# VERY true quotes and sayings about/for pits! =)



## KhashLovesGucci (Nov 15, 2011)

*"If Timmy had a pit bull, he wouldn't have been in the well in the first place."

"I asked God for a best friend and he gave me an American Pit Bull Terrier!"

"Pit bulls are..... Beauty without Vanity, Strength without Insolence, Courage without Ferocity, and all the Virtues of Man, without his Vices."

‎"They live and die for us. The Pit Bull deserves our utmost respect to be that loyal. We should all aspire to be more like the Pit Bull. Wearing our hearts on our sleeves, loyal to a fault and willing to die for those we love."

"Ban ignorance, not Pit Bulls."

"Happiness is being loved by a pit bull."

"It's true that Pit Bulls grab and hold on, but they grab and hold on to your heart, NOT your arm."

‎"The more people I meet the more I love my pit bull."

"My goal in life is to be as good a person as my pitbull already thinks i am."*



AND THE BEST FOR LAST...

"IF IT AINT PIT, IT AIN'T SHIT!!!"

hahah, those are just some i saw around online...

If you know of any, or anything feel free to share them!!


----------



## koeJ007 (Nov 1, 2011)

*Pit bulls:*

Best dogs to ever look through a collar!

You said you were bringing a bull dog- that darn thing's a crocodile!

Whatever any other breed of dog can do- a pit bull can do it better!

Pit bull: the only dog with more b#l*s than a christmas tree!

Its not the size of dog in a fight: its the size of fight in the dog!

Pitbulls: often misguided, forever misunderstood!

They will cause wide- spread happiness in large group settings!

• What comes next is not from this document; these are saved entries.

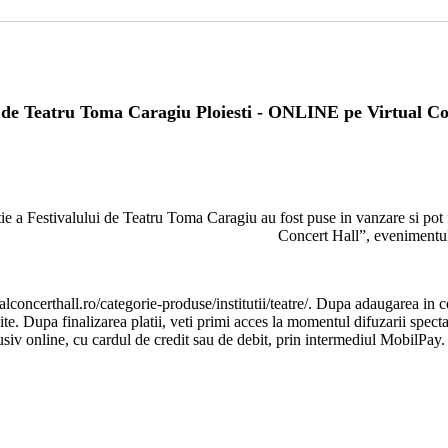
l de Teatru Toma Caragiu Ploiesti - ONLINE pe Virtual Co
e a Festivalului de Teatru Toma Caragiu au fost puse in vanzare si pot f
Concert Hall”, evenimentul
ualconcerthall.ro/categorie-produse/institutii/teatre/. Dupa adaugarea in co
site. Dupa finalizarea platii, veti primi acces la momentul difuzarii spec
siv online, cu cardul de credit sau de debit, prin intermediul MobilPay. 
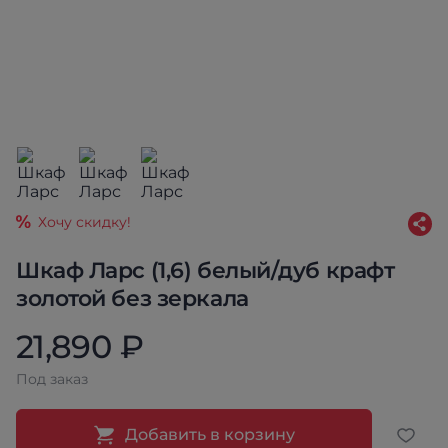
Хочу скидку!
Шкаф Ларс (1,6) белый/дуб крафт
золотой без зеркала
21,890 ₽
Под заказ
Добавить в корзину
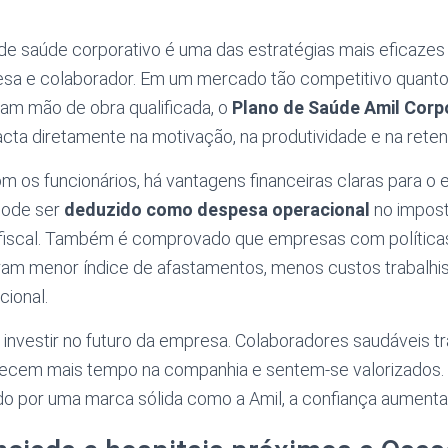
e saúde corporativo é uma das estratégias mais eficazes 
esa e colaborador. Em um mercado tão competitivo quant
am mão de obra qualificada, o
Plano de Saúde Amil Corp
acta diretamente na motivação, na produtividade e na reten
 os funcionários, há vantagens financeiras claras para o 
 pode ser
deduzido como despesa operacional
no impost
fiscal. Também é comprovado que empresas com política
tram menor índice de afastamentos, menos custos trabalhi
ional.
é investir no futuro da empresa. Colaboradores saudáveis 
ecem mais tempo na companhia e sentem-se valorizados.
do por uma marca sólida como a Amil, a confiança aumenta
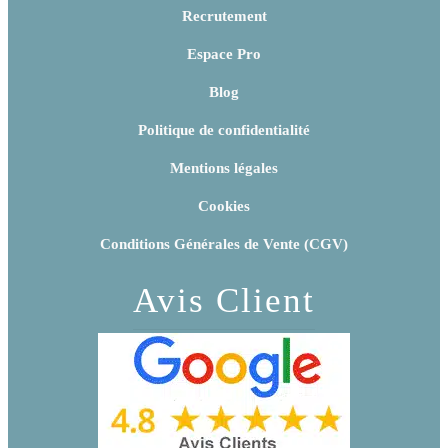
Recrutement
Espace Pro
Blog
Politique de confidentialité
Mentions légales
Cookies
Conditions Générales de Vente (CGV)
Avis Client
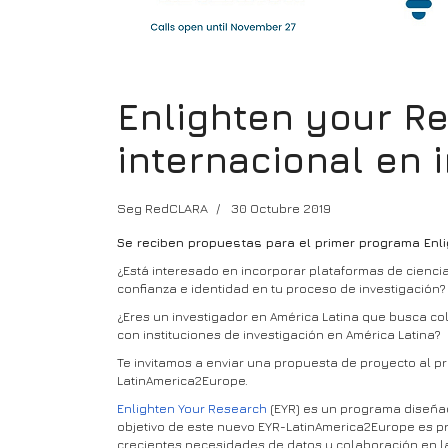
Enlighten your R
internacional en
Seg RedCLARA
30 Octubre 2019
Se reciben propuestas para el primer programa Enlig
¿Está interesado en incorporar plataformas de cienci
confianza e identidad en tu proceso de investigación?
¿Eres un investigador en América Latina que busca co
con instituciones de investigación en América Latina?
Te invitamos a enviar una propuesta de proyecto al p
LatinAmerica2Europe.
Enlighten Your Research
(EYR) es un programa diseñad
objetivo de este nuevo EYR-LatinAmerica2Europe es p
crecientes necesidades de datos y colaboración en la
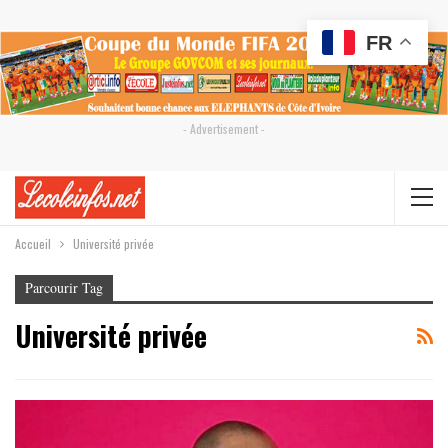
FR
- Advertisement -
Accueil
Université privée
Parcourir Tag
Université privée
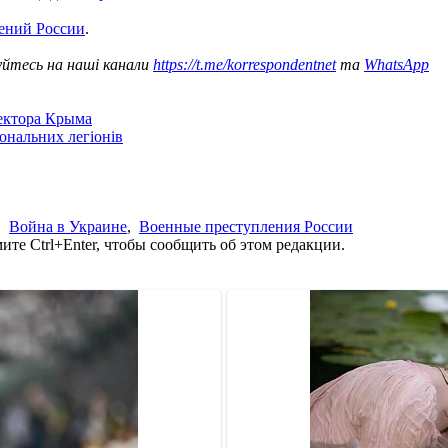
ений России
.
уйтесь на наші канали
https://t.me/korrespondentnet
та
WhatsApp
сектора Крыма
іональних легіонів
,
Война в Украине
,
Военные преступления России
те Ctrl+Enter, чтобы сообщить об этом редакции.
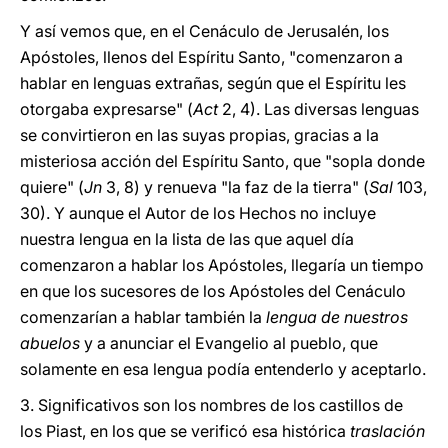
Y así vemos que, en el Cenáculo de Jerusalén, los
Apóstoles, llenos del Espíritu Santo, "comenzaron a
hablar en lenguas extrañas, según que el Espíritu les
otorgaba expresarse" (
Act
2, 4). Las diversas lenguas
se convirtieron en las suyas propias, gracias a la
misteriosa acción del Espíritu Santo, que "sopla donde
quiere" (
Jn
3, 8) y renueva "la faz de la tierra" (
Sal
103,
30). Y aunque el Autor de los Hechos no incluye
nuestra lengua en la lista de las que aquel día
comenzaron a hablar los Apóstoles, llegaría un tiempo
en que los sucesores de los Apóstoles del Cenáculo
comenzarían a hablar también la
lengua de nuestros
abuelos
y a anunciar el Evangelio al pueblo, que
solamente en esa lengua podía entenderlo y aceptarlo.
3. Significativos son los nombres de los castillos de
los Piast, en los que se verificó esa histórica
traslación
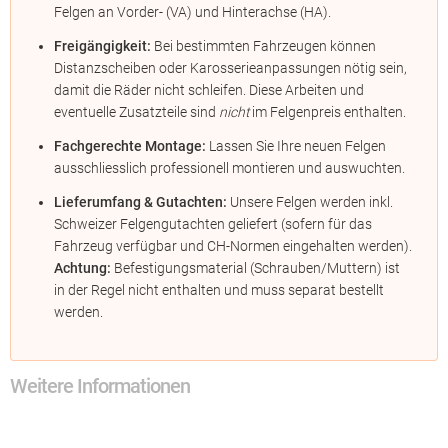
Felgen an Vorder- (VA) und Hinterachse (HA).
Freigängigkeit:
Bei bestimmten Fahrzeugen können
Distanzscheiben oder Karosserieanpassungen nötig sein,
damit die Räder nicht schleifen. Diese Arbeiten und
eventuelle Zusatzteile sind
nicht
im Felgenpreis enthalten.
Fachgerechte Montage:
Lassen Sie Ihre neuen Felgen
ausschliesslich professionell montieren und auswuchten.
Lieferumfang & Gutachten:
Unsere Felgen werden inkl.
Schweizer Felgengutachten geliefert (sofern für das
Fahrzeug verfügbar und CH-Normen eingehalten werden).
Achtung:
Befestigungsmaterial (Schrauben/Muttern) ist
in der Regel nicht enthalten und muss separat bestellt
werden.
Weitere Informationen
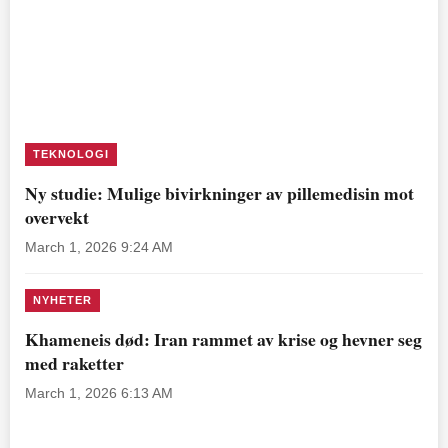
TEKNOLOGI
Ny studie: Mulige bivirkninger av pillemedisin mot
overvekt
March 1, 2026 9:24 AM
NYHETER
Khameneis død: Iran rammet av krise og hevner seg
med raketter
March 1, 2026 6:13 AM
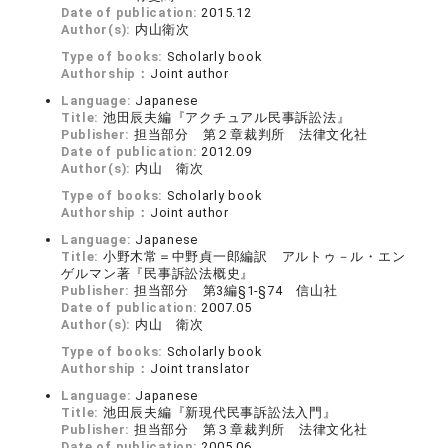
Date of publication:
2015.12
Author(s):
内山衛次
Type of books:
Scholarly book
Authorship：
Joint author
Language:
Japanese
Title:
池田辰夫編『アクチュアル民事訴訟法』
Publisher:
担当部分 第２章裁判所 法律文化社
Date of publication:
2012.09
Author(s):
内山 衛次
Type of books:
Scholarly book
Authorship：
Joint author
Language:
Japanese
Title:
小野木常＝中野貞一郎編訳 アルトゥ－ル・エン
ゲルマン著『民事訴訟法概史』
Publisher:
担当部分 第3編§1-§74 信山社
Date of publication:
2007.05
Author(s):
内山 衛次
Type of books:
Scholarly book
Authorship：
Joint translator
Language:
Japanese
Title:
池田辰夫編『新現代民事訴訟法入門』
Publisher:
担当部分 第３章裁判所 法律文化社
Date of publication:
2005.06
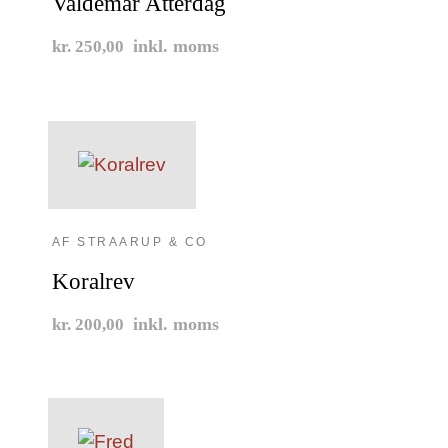
Valdemar Atterdag
inkl. moms
kr. 250,00
AF STRAARUP & CO
Koralrev
inkl. moms
kr. 200,00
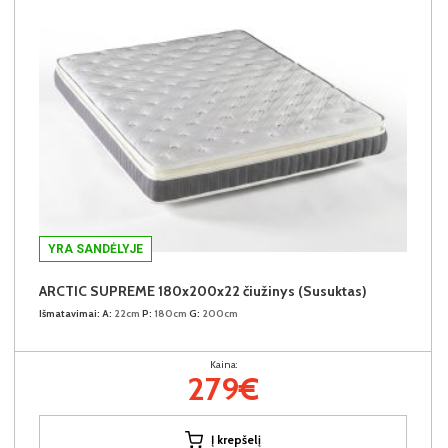
YRA SANDĖLYJE
ARCTIC SUPREME 180x200x22 čiužinys (Susuktas)
Išmatavimai:
A:
22cm
P:
180cm
G:
200cm
Kaina:
279€
Į krepšelį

And just for laughs I thought I'd add in something Sarah Palin supposedly said:
"I love those hockey moms! You know what they say is the difference between a hockey mom and a pitbull? The one wears lipstick!"


----------



## circlemkennels (Aug 29, 2010)

koeJ007 said:


> "I love those hockey moms! You know what they say is the difference between a hockey mom and a pitbull? The one wears lipstick!"


i saw a t-shirt with this on it


----------



## koeJ007 (Nov 1, 2011)

LOL. Cool. I just saw it and thought it was a classic (IMO). Some might disagree, but to each his own right.


----------



## KhashLovesGucci (Nov 15, 2011)

koeJ007 said:


> Best dogs to ever look through a collar!
> 
> You said you were bringing a bull dog- that darn thing's a crocodile!
> 
> ...


hahhahah, awesome! thanks for sharing those!

always up for a good laugh! lol


----------